「僕の身体……悪いことに使うんじゃないね?」
『せぬ。私は嘘はつけぬ』

“彼”の言葉は真実だと、瞬の直感は告げていた。

「あなたに身体を差し出したら、僕の心はどこに行くの。消えてしまうの」
『生きている心身は切り離せるものではない。そなたの心は、私と共に、その身の中に存在し続ける。身体を支配するのが私の意思の方だというだけのことだ』

「…………」
完全に消滅してまう方が楽なのではないかという気もしないではない。
だが、瞬は、氷河がこの先をどう生きていくのかを見極めたかった。

心は消えない――“彼”のその言葉が、瞬に決意させた。
「いいよ。僕の身体、あなたにあげる。だから、氷河の命を助けて」

わかっていたのだろう答えに、“彼”は念を押してくる。
『そんなに簡単に決めてよいのか』
「僕は氷河を――友の命を救いたい」

『友か……。そう、ただの友のようだな』
意味ありげに、“彼”は言葉を弄んだ。

『人間というものは、そんなもののために我が身を捨てる。これまでにも幾人かいた。

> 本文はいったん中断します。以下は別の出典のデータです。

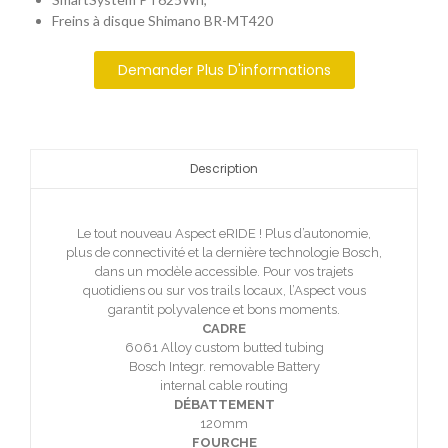
Freins à disque Shimano BR-MT420
Demander Plus D'informations
Description
Le tout nouveau Aspect eRIDE ! Plus d’autonomie,
plus de connectivité et la dernière technologie Bosch,
dans un modèle accessible. Pour vos trajets
quotidiens ou sur vos trails locaux, l’Aspect vous
garantit polyvalence et bons moments.
CADRE
6061 Alloy custom butted tubing
Bosch Integr. removable Battery
internal cable routing
DÉBATTEMENT
120mm
FOURCHE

我が子の命を救うために、その身を私に差し出した母親たちが』

“彼”の言葉は、瞬の心を誘うように慰撫する。

「氷河のマーマみたい」
瞬は、我知らず、うっとりと呟いていた。

「命を賭して誰かに愛される人には、それだけの価値があるんだろうね。だから……氷河を助けてください」

瞬は、再度、自らの決意を“彼”に告げた。